[AIM OF THE EXERCISE] Find every line below where the string "なめらかプリン" shows up, and copy those lines.

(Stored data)
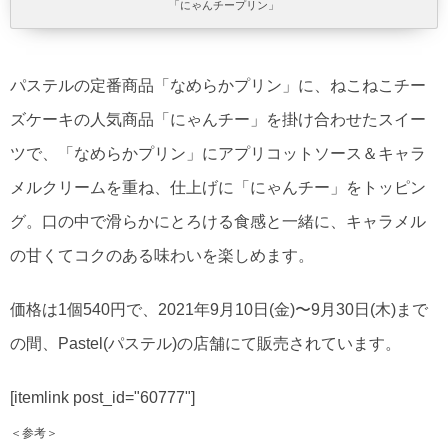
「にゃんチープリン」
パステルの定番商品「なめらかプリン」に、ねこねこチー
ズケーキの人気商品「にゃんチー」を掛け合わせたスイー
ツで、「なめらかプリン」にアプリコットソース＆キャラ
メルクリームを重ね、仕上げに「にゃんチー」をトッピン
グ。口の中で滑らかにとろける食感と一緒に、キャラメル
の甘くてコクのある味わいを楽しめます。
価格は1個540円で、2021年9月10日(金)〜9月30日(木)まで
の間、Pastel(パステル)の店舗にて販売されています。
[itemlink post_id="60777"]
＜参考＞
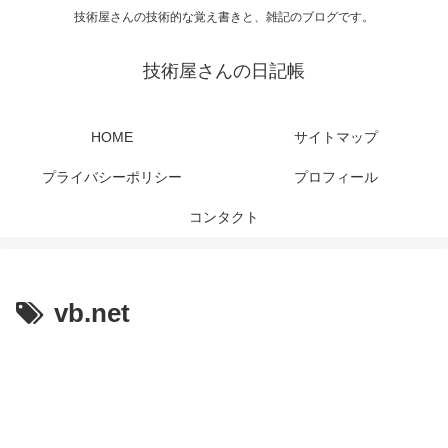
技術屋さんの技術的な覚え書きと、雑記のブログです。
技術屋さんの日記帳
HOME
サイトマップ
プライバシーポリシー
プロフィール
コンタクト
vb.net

[ANSWER AREA]
パステルの定番商品「なめらかプリン」に、ねこねこチー
ツで、「なめらかプリン」にアプリコットソース＆キャラ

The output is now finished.